Ms. McCain stated in her blog that Republican resistance to gay marriage goes against conservative values—and our own self-interest. I wonder why it is that Meghan thinks sacrificing our values is good for the party? Obviously she has a different idea of what conservative values are, than I do. Certainly we would gain Democrats' favor if we adopted their values, but what would the result be? Do we really NEED two Democrat parties? I mean I guess we could feasibly hold an election with one "liberal Democrat" and one "conservative Democrat" but somehow I think that is not what is best for our country. Isn't that the goal of having more than one party in the first place? Is our goal not the betterment of our society?

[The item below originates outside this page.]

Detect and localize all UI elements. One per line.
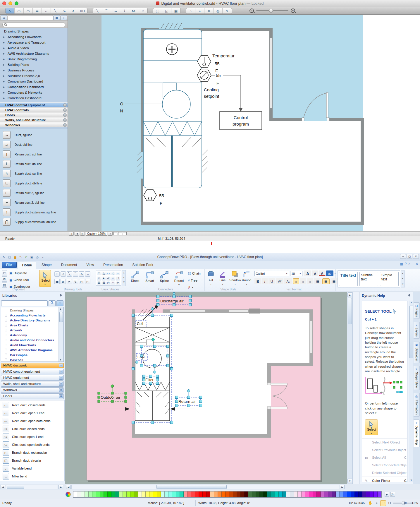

As I understand it, we have differing philosophies, and the will of the population is served when the majority wins an election. I may not agree with the Democrats who are in power, but I do respect the process which placed them there. I don't ask that their party, in the future, become more conservative, or even Republican for that matter. I am not promising to support them if they would only change this or that about their party's stance. Their party is what it is, I happen to not agree with it. That is precisely why I am a Republican. If I wanted to vote according to a Democrat's values, I would change party affiliations. I would suggest Meghan think about that in regard to her own views if she feels that strongly about them. Before this gets blown out of proportion, I am not suggesting that people who support gay marriage should not remain Republicans. But in the same vein that I would not agree with changing our views on the sanctity of life and the horror that is abortion, I can't support her view that we change our stance on the sanctity of marriage.